La septième édition de l’ultra marathon de l’île de la Palma confirme que l’épreuve, maintenant pérennisée, est aujourd’hui un rendez-vous incontournable de la discipline, tant par l’engouement international qu’elle confère et sa popularité que par la qualité du plateau mondial des athlètes engagés. Entre ciel, terre et mer, entre soleil et roches de feu, Transvulcania incarne le skyrunning.
Le terrain de jeu que propose l‘organisation du Transvulcania sur 74 kilomètres est une succession de cartes postales, une traversée de paysages divers alternant mer et montagne, ciel et volcans, du bleu de l’azur au noir de la roche basaltique. La Palma, située au nord-ouest de l’archipel des Canaries au large des côtes africaines est une île de forme triangulaire pointant vers le sud. D’un rivage très étroit, elle s’élève rapidement en pentes abruptes. La végétation est tantôt verdoyante, tantôt absente laissant place à un désert de roches noires. Du départ donné à l’extrémité sud de l’île sur la plage à proximité du phare de Fuencaliente, le peloton effilé entame d’abord vers le nord l’ascension des cônes volcaniques du Cumbre Vieja, puis du Cumbre Nueva. Il prolonge sa course sur la ligne de crêtes allongée avant d’atteindre au centre du récif ilien la Caldeira de Taburiente, un cirque de neuf kilomètres de diamètre ouvert vers le ciel, qu’il contourne comme une toupie d’est en ouest. Du Roque de los Muchachos à 2 426 mètres d'altitude, le point culminant de l'île, la course entame alors une terrible descente, retrouve le sable de la plage sombre et les bananeraies de Tazacorte avant de finir au centre de la ville de Llanos de Aridane. 8525 mètres de dénivelé cumulé, 4420 mètres de dénivelé positif, de quoi faire plaisir au cœur, aux yeux et aux jambes.

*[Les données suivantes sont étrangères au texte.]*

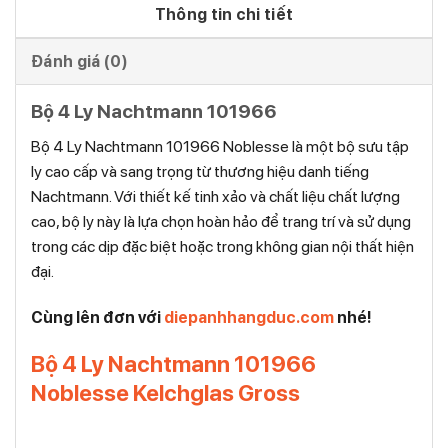
Thông tin chi tiết
Đánh giá (0)
Bộ 4 Ly Nachtmann 101966
Bộ 4 Ly Nachtmann 101966 Noblesse là một bộ sưu tập
ly cao cấp và sang trọng từ thương hiệu danh tiếng
Nachtmann. Với thiết kế tinh xảo và chất liệu chất lượng
cao, bộ ly này là lựa chọn hoàn hảo để trang trí và sử dụng
trong các dịp đặc biệt hoặc trong không gian nội thất hiện
đại.
Cùng lên đơn với
diepanhhangduc.com
nhé!
Bộ 4 Ly Nachtmann 101966
Noblesse Kelchglas Gross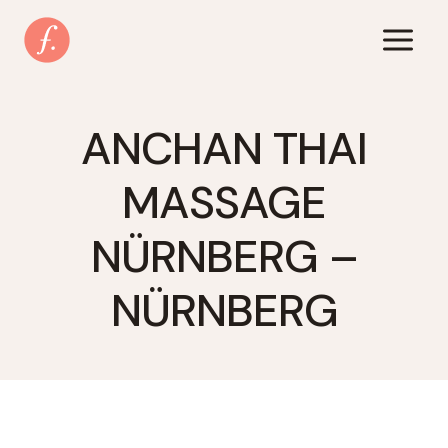
Zum
Inhalt
springen
ANCHAN THAI
MASSAGE
NÜRNBERG –
NÜRNBERG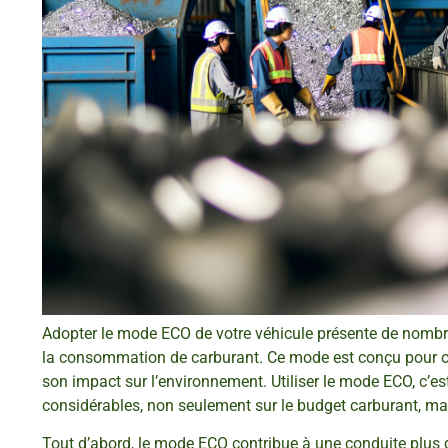
Adopter le mode ECO de votre véhicule présente de nombre
la consommation de carburant. Ce mode est conçu pour op
son impact sur l’environnement. Utiliser le mode ECO, c’es
considérables, non seulement sur le budget carburant, mais
Tout d’abord, le mode ECO contribue à une conduite plus d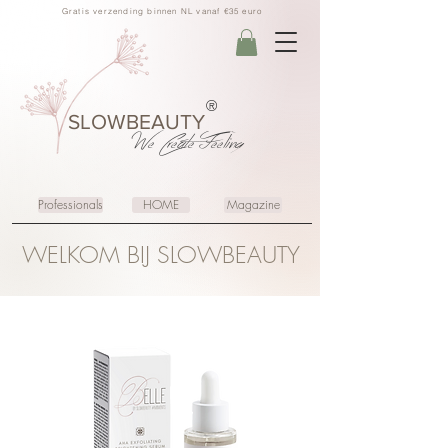
Gratis verzending binnen NL vanaf €35 euro
®
SLOWBEAUTY
We Create
Feeling
Professionals
HOME
Magazine
WELKOM BIJ SLOWBEAUTY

Près de 4000 coureurs bien matinaux, répartis sur 3 courses, 24, 44 ou 74 km se sont donc retrouvés bien avant l’aurore au point de départ bercé par les vagues. Le ressac des vagues murmure en allées et venues et balaie la plage. Le départ de l’ultra est donné à 6:00. La nuit noire recouvre encore un sol composé de sable essentiellement noir. La température est déjà douce. Que de monde sous le portique ! Et quelle agitation. Maillots bigarrés, tenues adaptées, bidons harnachés… le rendez-vous est un succès. « Quatro, très, dos, uno…, C’est parti. Le serpentin s’effrite dès le départ et n’aura de cesse de s’étirer. Les frontales illuminent comme une guirlande dans la nuit noire le premier versant gravi en grandes enjambées. Chaque coureur entame son combat contre le volcan, gravit son échine, s’apprête à livrer un combat éreintant. Malgré l’heure matinale, le monde spectateur est là, encourage, offre sa haie d’honneur, étrique le passage, vocifère ses encouragements « Venga ! Venga ! Animo ! ». 2000 mètres de dénivelé en seize premiers kilomètres d’escalade. Los Caneiros, Las Deseadas offrent leurs premiers ravitaillements. Sous les pieds, le sable et la poussière de lave noirs offrent peu d’appuis. L’ascension est rigoureuse, difficile. Quand le jour commence à poindre, les hauteurs sont déjà gagnées. Le sable a alors laissé place à la caillasse, aux roches de basalte. Les regards furtifs jetés en contrebas laissent tantôt apercevoir une mer de nuages blanc cotonneux, tantôt le bleu de l’océan et les couleurs vives et variées des habitations bâties sur l’étroit rivage. Les exigences topographiques de l’épreuve sont certaines mais elles ne sont pas la principale difficulté. Le soleil point dès les premières heures et assène le prétendant de copieuses chaleurs. Vulcain n’est pas si facile à vaincre. Ce n’est que le début du combat. Il faut poursuivre.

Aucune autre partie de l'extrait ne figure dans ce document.